Symantec initially released an advisory on Tuesday describing Trojan.PPDropper.G, which the security company said attempts to take advantage of "a previously unknown vulnerability in Microsoft PowerPoint to drop other threats on a compromised computer."

The SANS Internet Storm Center lists the PowerPoint hole as a "missing" Microsoft fix and ranks its potential effect on clients as "critical."

McAfee Avert Labs’ Craig Schmugar, meanwhile, said testing determined that the PowerPoint flaw was fixed when Microsoft released bulletin MS07-015 on Tuesday. That patch also addressed an Office zero-day exploit reported on Feb. 2.

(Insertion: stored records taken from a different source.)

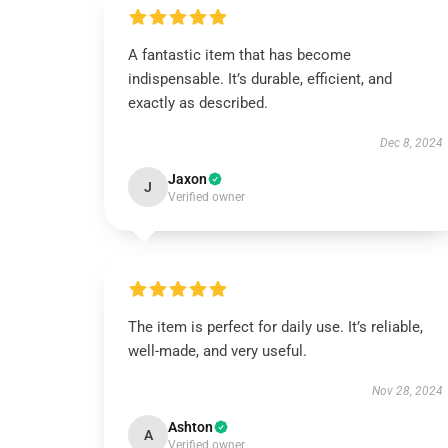
A fantastic item that has become
indispensable. It’s durable, efficient, and
exactly as described.
Dec 8, 2024
Jaxon
J
Verified owner
The item is perfect for daily use. It’s reliable,
well-made, and very useful.
Nov 28, 2024
Ashton
A
Verified owner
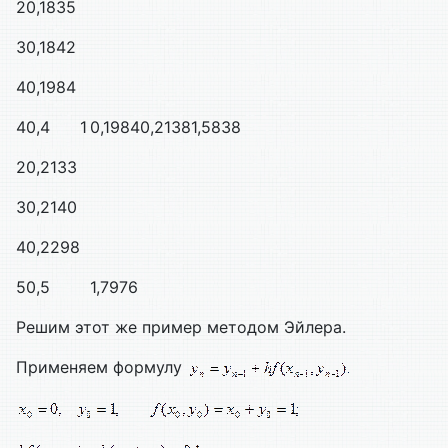
2
0,1835
3
0,1842
4
0,1984
4
0,4
1
0,1984
0,2138
1,5838
2
0,2133
3
0,2140
4
0,2298
5
0,5
1,7976
Решим этот же пример методом Эйлера.
Применяем формулу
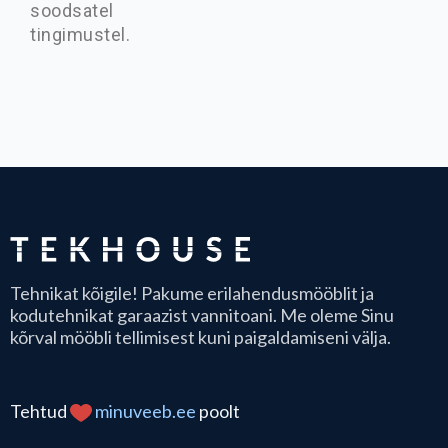
soodsatel
tingimustel.
Tehnikat kõigile! Pakume erilahendusmööblit ja 
kodutehnikat garaazist vannitoani. Me oleme Sinu 
kõrval mööbli tellimisest kuni paigaldamiseni välja.
Tehtud
minuveeb.ee
poolt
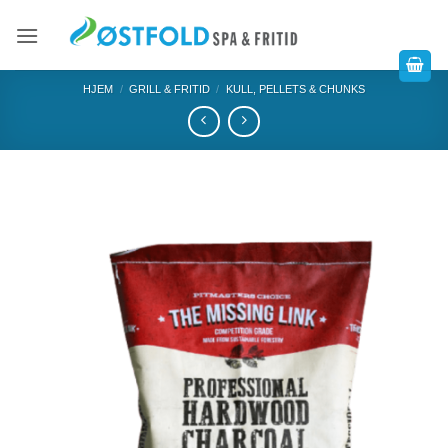
HJEM
/
GRILL & FRITID
/
KULL, PELLETS & CHUNKS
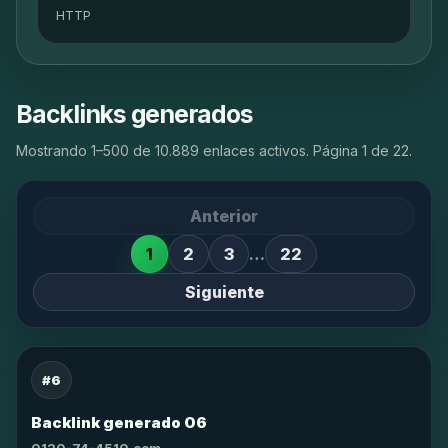
HTTP
Backlinks generados
Mostrando 1–500 de 10.889 enlaces activos. Página 1 de 22.
Anterior
1
2
3
…
22
Siguiente
#6
Backlink generado 06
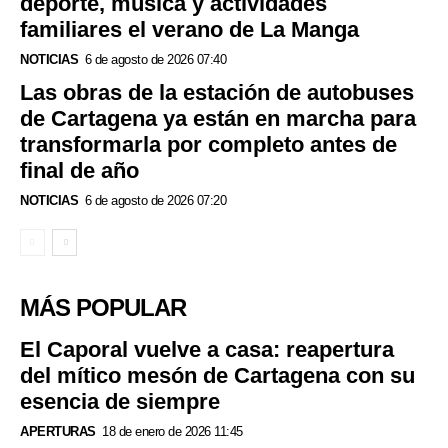
deporte, música y actividades
familiares el verano de La Manga
NOTICIAS
6 de agosto de 2026 07:40
Las obras de la estación de autobuses
de Cartagena ya están en marcha para
transformarla por completo antes de
final de año
NOTICIAS
6 de agosto de 2026 07:20
MÁS POPULAR
El Caporal vuelve a casa: reapertura
del mítico mesón de Cartagena con su
esencia de siempre
APERTURAS
18 de enero de 2026 11:45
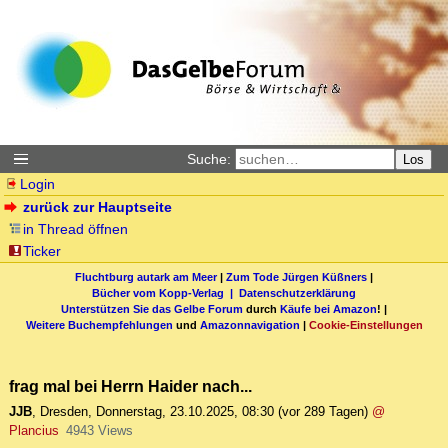
Suche:
Los
Login
zurück zur Hauptseite
in Thread öffnen
Ticker
Fluchtburg autark am Meer
|
Zum Tode Jürgen Küßners
|
Bücher vom Kopp-Verlag |
Datenschutzerklärung
Unterstützen Sie das Gelbe Forum
durch
Käufe bei Amazon
! |
Weitere Buchempfehlungen
und
Amazonnavigation
|
Cookie-Einstellungen
frag mal bei Herrn Haider nach...
JJB
,
Dresden
,
Donnerstag, 23.10.2025, 08:30
(vor 289 Tagen)
@
Plancius
4943 Views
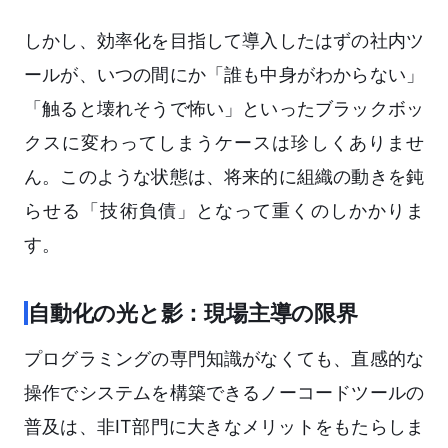
しかし、効率化を目指して導入したはずの社内ツ
ールが、いつの間にか「誰も中身がわからない」
「触ると壊れそうで怖い」といったブラックボッ
クスに変わってしまうケースは珍しくありませ
ん。このような状態は、将来的に組織の動きを鈍
らせる「技術負債」となって重くのしかかりま
す。
自動化の光と影：現場主導の限界
プログラミングの専門知識がなくても、直感的な
操作でシステムを構築できるノーコードツールの
普及は、非IT部門に大きなメリットをもたらしま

"This testing suggests Trojan.PPDropper.G may in fact be a PowerPoint version of the Office zero-day exploit [targeting Excel]," Schmugar said.

"Symantec has admitted "this threat will not execute on computers that have installed the update" from Microsoft.

A Microsoft spokesman told SCMagazine.com today that the software giant agreed with McAfee's original assessment and encouraged users to enable their machines to receive automatic updates.

In total, Tuesday’s release by Microsoft addressed eight vulnerabilities in versions of Office, Word, Excel and PowerPoint. At least six were being actively exploited.